OS CALACEIROS
Contam-se pelas unhas os comentadores políticos da nossa praça que não carecem de imparcialidade, desculpando-se o defeito, geralmente, com a afirmação da impossibilidade da virtude. Isto é, aconchegados no conforto desse terrível lugar-comum - «um olhar imparcial é impossível» - os comentadores, ditos fazedores de opinião, furtam-se àquilo que deveriam servir: um esforço de verdade. É assim no mundo moderno, à força de quererem servir os amos acabam por não servir para nada.
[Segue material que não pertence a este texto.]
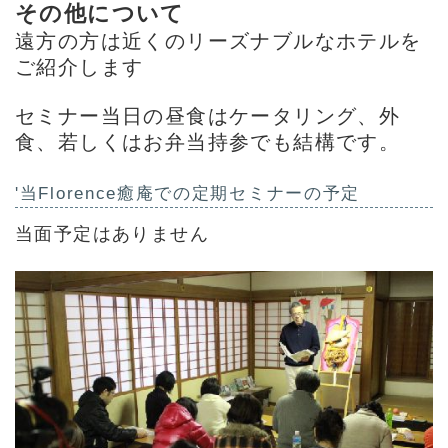
その他について
遠方の方は近くのリーズナブルなホテルを
ご紹介します
セミナー当日の昼食はケータリング、外
食、若しくはお弁当持参でも結構です。
'当Florence癒庵での定期セミナーの予定
当面予定はありません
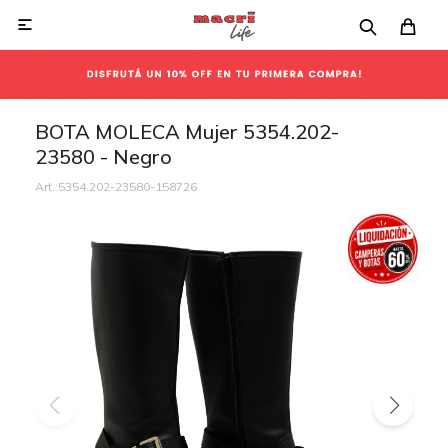

BOTA MOLECA Mujer 5354.202-
23580 - Negro
5354.202-23580-158726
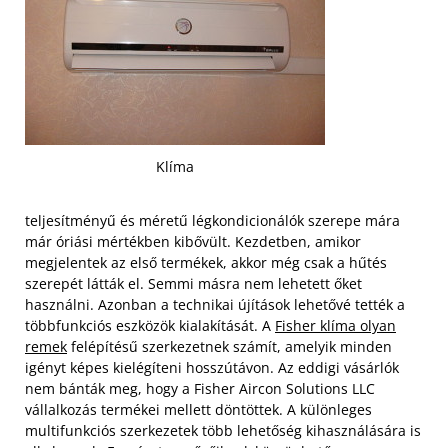
Klíma
teljesítményű és méretű légkondicionálók szerepe mára
már óriási mértékben kibővült. Kezdetben, amikor
megjelentek az első termékek, akkor még csak a hűtés
szerepét látták el. Semmi másra nem lehetett őket
használni. Azonban a technikai újítások lehetővé tették a
többfunkciós eszközök kialakítását. A
Fisher klíma olyan
remek
felépítésű szerkezetnek számít, amelyik minden
igényt képes kielégíteni hosszútávon. Az eddigi vásárlók
nem bánták meg, hogy a Fisher Aircon Solutions LLC
vállalkozás termékei mellett döntöttek. A különleges
multifunkciós szerkezetek több lehetőség kihasználására is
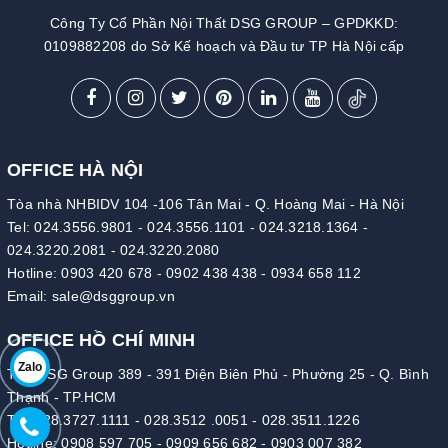
Công Ty Cổ Phần Nội Thất DSG GROUP – GPDKKD:
0109882208 do Sở Kế hoạch và Đầu tư TP Hà Nội cấp
OFFICE HÀ NỘI
Tòa nhà NHBIDV 104 -106 Tân Mai - Q. Hoàng Mai - Hà Nội
Tel:
024.3556.9801
-
024.3556.1101
-
024.3218.1364
-
024.3220.2081
-
024.3220.2080
Hotline:
0903 420 678
-
0902 438 438
-
0934 658 112
Email:
sale@dsggroup.vn
OFFICE HỒ CHÍ MINH
Zalo
Tòa DSG Group 389 - 391 Điện Biên Phủ - Phường 25 - Q. Bình
Thạnh - TP.HCM
Tel:
028.3727.1111
-
028.3512 .0051
-
028.3511.1226
Hotline:
0908 597 705
-
0909 656 682
-
0903 007 382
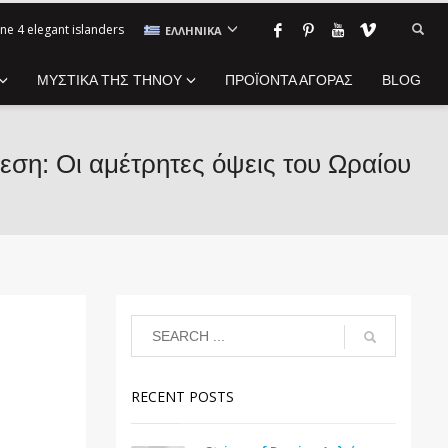
ne 4 elegant islanders
ΕΛΛΗΝΙΚΆ
ΜΥΣΤΙΚΑ ΤΗΣ ΤΗΝΟΥ
ΠΡΟΪΟΝΤΑ ΑΓΟΡΑΣ
BLOG
εση: Οι αμέτρητες όψεις του Ωραίου
RECENT POSTS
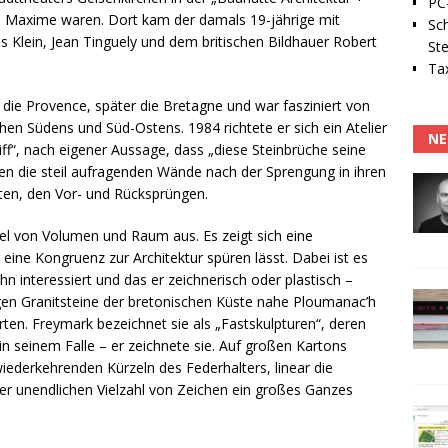
PC-
le Maxime waren. Dort kam der damals 19-jährige mit
Sc
s Klein, Jean Tinguely und dem britischen Bildhauer Robert
Ste
Tax
 die Provence, später die Bretagne und war fasziniert von
en Südens und Süd-Ostens. 1984 richtete er sich ein Atelier
NE
iff“, nach eigener Aussage, dass „diese Steinbrüche seine
gen die steil aufragenden Wände nach der Sprengung in ihren
ten, den Vor- und Rücksprüngen.
l von Volumen und Raum aus. Es zeigt sich eine
r eine Kongruenz zur Architektur spüren lässt. Dabei ist es
n interessiert und das er zeichnerisch oder plastisch –
igen Granitsteine der bretonischen Küste nahe Ploumanac’h
rten. Freymark bezeichnet sie als „Fastskulpturen“, deren
 in seinem Falle – er zeichnete sie. Auf großen Kartons
wiederkehrenden Kürzeln des Federhalters, linear die
er unendlichen Vielzahl von Zeichen ein großes Ganzes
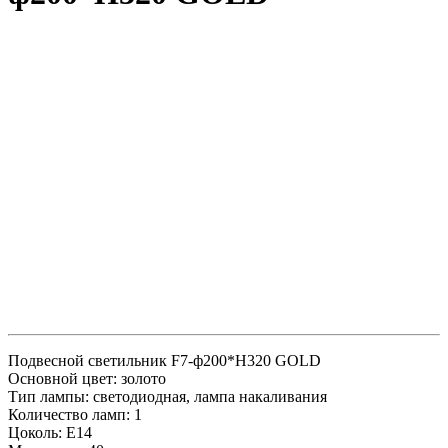
Подвесной светильник F7-ф200*H320 GOLD
Основной цвет: золото
Тип лампы: светодиодная, лампа накаливания
Количество ламп: 1
Цоколь: E14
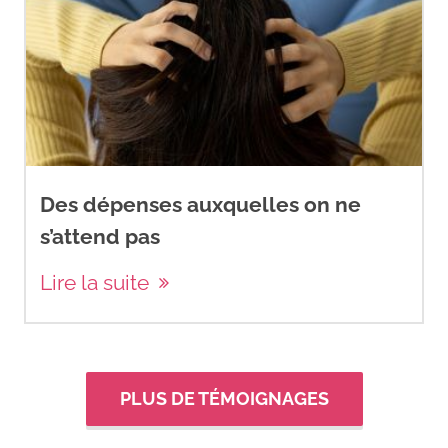
Des dépenses auxquelles on ne
s’attend pas
Lire la suite
PLUS DE TÉMOIGNAGES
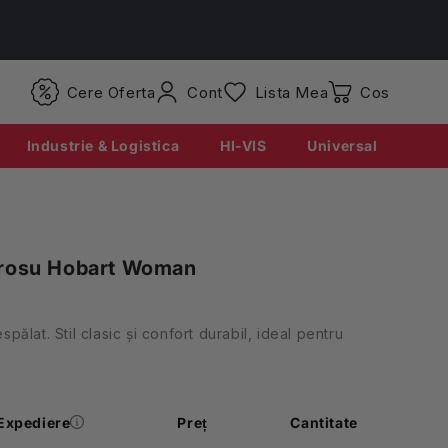
Conectati-
Cere Oferta
Cont
Lista Mea
Coș
va
Industrie & Logistica
HI-VIS
Universal
 rosu Hobart Woman
lat. Stil clasic și confort durabil, ideal pentru
Expediere
Preț
Cantitate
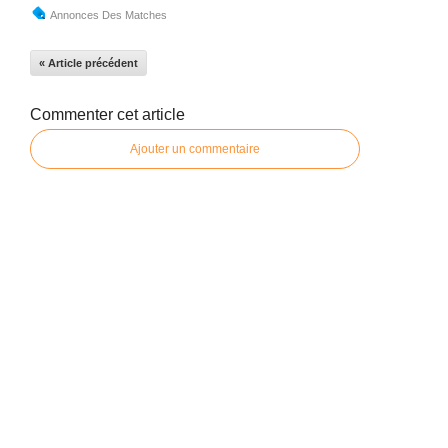
Annonces Des Matches
« Article précédent
Commenter cet article
Ajouter un commentaire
No caso dos fazedores de opinião essa realidade é ainda mais gritante, pois o que aqui está em causa não é a dificuldade do olhar imparcial. É, isso sim, uma incorrigível preguiça. Tão preguiçosos que são, preferem encostar-se à perspectiva a arriscarem a justeza de um olhar o mais neutro possível. É por isso que me rio sempre quando ouço os serviçais do regime, seja ela qual for, falarem de verdade e exactidão, normalmente levantando os braços à altura das orelhas para apregoarem: «vamos lá pôr as coisas como elas são», ou, em versão mais enfática, o célebre «a verdade é que» ou «esta é que é a realidade». Tentam representar o papel do recto quando não passam de calaceiros.
7 Comments:
Já em quem é demasiado cobarde para se comprometer a imparcialidade é apenas um subterfúgio, sem nada de virtuoso. Mas no contexto mencionado, em que o sentido de imparcialidade e honestidade intelectual coincidem, sim, é uma falta assinalável.
e também existem os outros, aqueles que só dizem mal, porque também é mais fácil
nelson
Leitor atento, o contexto é este e não outro. Mas sempre acrescento que prefiro os comprometidos aos falsos independentes. Pelo menos, com os primeiros, sei o que a casa gasta. Mesmo que os considere mais funcionários da perspectiva do que fazedores de opinião.
Nelson, tem toda a razão. Veja-se, por exemplo, o Vasco Pulido Valente e seus fieis discípulos, quase sempre decalques miseráveis do primeiro. Mas no meu texto não me interessa o que se diz, o tom do que se diz, interessa-me muito mais aquilo a que, para já, chamarei um defeito de inscrição de quem diz.
O texto deu-me a entender que estavas a tomar a imparcialidade como uma virtude num sentido absoluto, por isso fiz a observação. Se foi supérflua, então foi só isso.
Não. Aliás, até já escrevi sobre isso uma vez. Vou ver se encontro o post.
Mas a culpa não será do público, que insiste mais na exigência de ver representadas "vozes de todos os quadrantes", em vez de vozes independentes?
DL, eu não vejo as coisas na perspectiva da culpa. Antes de decretar culpados, interessa-me denunciar os “crimes”.